*** DATA TO EXAMINE ***

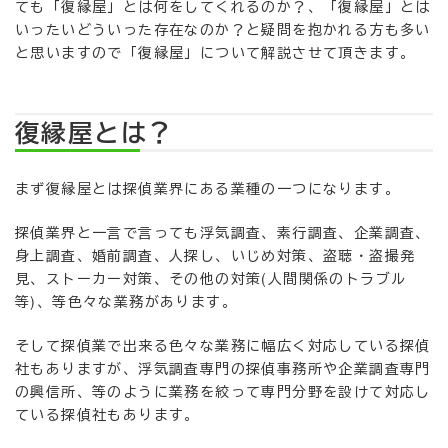
ても「復縁屋」とは何をしてくれるのか？、「復縁屋」とは
いったいどういった存在なのか？と疑問を抱かれる方も多い
と思いますので「復縁屋」について解説させて頂きます。
復縁屋とは？
まず復縁屋とは探偵業界にある業種の一つになります。
探偵業界と一言で言っても浮気調査、素行調査、企業調査、
身上調査、婚前調査、人探し、いじめ対策、盗聴・盗撮発
見、ストーカー対策、その他の対策(人間関係のトラブル
等)、等色々な業務があります。
そして探偵業で出来る色々な業務に幅広く対応している探偵
社もありますが、浮気調査専門の探偵事務所や企業調査専門
の興信所、等のように業務を絞って専門分野を設けて対応し
ている探偵社もあります。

***

Once the pictures are set aside, give every line above again without alteration.

**TASK OUTPUT**.
ても「復縁屋」とは何をしてくれるのか？、「復縁屋」とは
いったいどういった存在なのか？と疑問を抱かれる方も多い
と思いますので「復縁屋」について解説させて頂きます。
復縁屋とは？
まず復縁屋とは探偵業界にある業種の一つになります。
探偵業界と一言で言っても浮気調査、素行調査、企業調査、
身上調査、婚前調査、人探し、いじめ対策、盗聴・盗撮発
見、ストーカー対策、その他の対策(人間関係のトラブル
等)、等色々な業務があります。
そして探偵業で出来る色々な業務に幅広く対応している探偵
社もありますが、浮気調査専門の探偵事務所や企業調査専門
の興信所、等のように業務を絞って専門分野を設けて対応し
ている探偵社もあります。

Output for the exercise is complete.